The Columbus Bus Network Redesign Boosted Ridership

Frequent service maps (15 minute headways or greater) for Columbus' COTA before (left) and after (right) the system redesign. Maps:  Columbus Underground
Frequent service maps (15 minute headways or greater) for Columbus' COTA before (left) and after (right) the system redesign. Maps: Columbus Underground<a/.

One year after the rollout of Columbus, Ohio’s completely overhauled bus system, ridership is up — a sign that the redesign is working as planned.

May 2018 ridership was 1.6 percent higher than in May 2017, when the overhaul took effect. Ridership was 3.6 percent higher in June 2018 than in June 2017.

The redesign was the first time the entire system had been systematically rethought in 40 years. Every bus route was reconsidered and reworked to emphasize frequent service in high-ridership areas and make the system easier to navigate and use.

System redesigns can be difficult politically, with riders objecting to route changes. And COTA did deal with lots of rider complaints at the outset. But Patrick Harris, COTA’s director of government affairs, says the new numbers help confirm that the effort was worth it.

“I think the ridership numbers speak to the fact that riders have enjoyed the new service,” he told Streetsblog.

More impressive, the ridership increases for COTA come at a time when many other transit agencies, even agencies that have made big investments in rail infrastructure, have seen ridership decline.

The overhauled Columbus system was designed to improve headways and weekend service — giving riders more flexibility to move around on their own schedules. Sunday ridership is up 24 percent and Saturday ridership is up 6 percent, Harris said. Weekend service was expanded dramatically. Balancing service hours over the week better accommodates changing work schedules, especially for workers with lower incomes.

Prior to the redesign, COTA executives told Columbus Underground the system had just four routes that offered service every 15 minutes or better. Those routes made up 40 percent of the system’s ridership. The number of high-frequency routes was roughly doubled by the overhaul.

COTA hoped the redesign would increase ridership 10 percent over three years. One year in it appears the agency is on track.

  • Chris Bongorno

    Thanks for the good news, Angie! Did COTA provide any data on how much service was expanded (or contracted) across the two periods? Essentially, how much did the budget change? Is there a good summary of where service was reduced or expanded to respond to low ridership or unmet customer demand?

  • Windigo

    Wait. This doesn’t appear to be a “redesign.” It looks more like the old system with some new “higher frequency” routes added. That begs all sorts of questions. One, how much of the paltry (1.6% to 3.6%) ridership increase is attributable to new service? Two, did the new routes cannibalize existing routes?

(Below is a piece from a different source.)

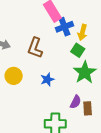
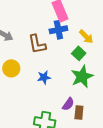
blue cross: (65, 27) -> (58, 30), moved
yellow arrow: (82, 32) -> (86, 37), turned -70
brown L-shape: (35, 48) -> (37, 44), turned -40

    Two months of service is not enough to draw a meaningful comparison. What about changes in ridership from 2016 to 2017? Come on, Ms. Schmidt. This is just rah-rah cheerleading. Give us something to help us understand what’s really going on here, because it’s real easy to draw the conclusion that adding a bunch of new high frequency routes and getting a net ridership gain of 2% is a major fail.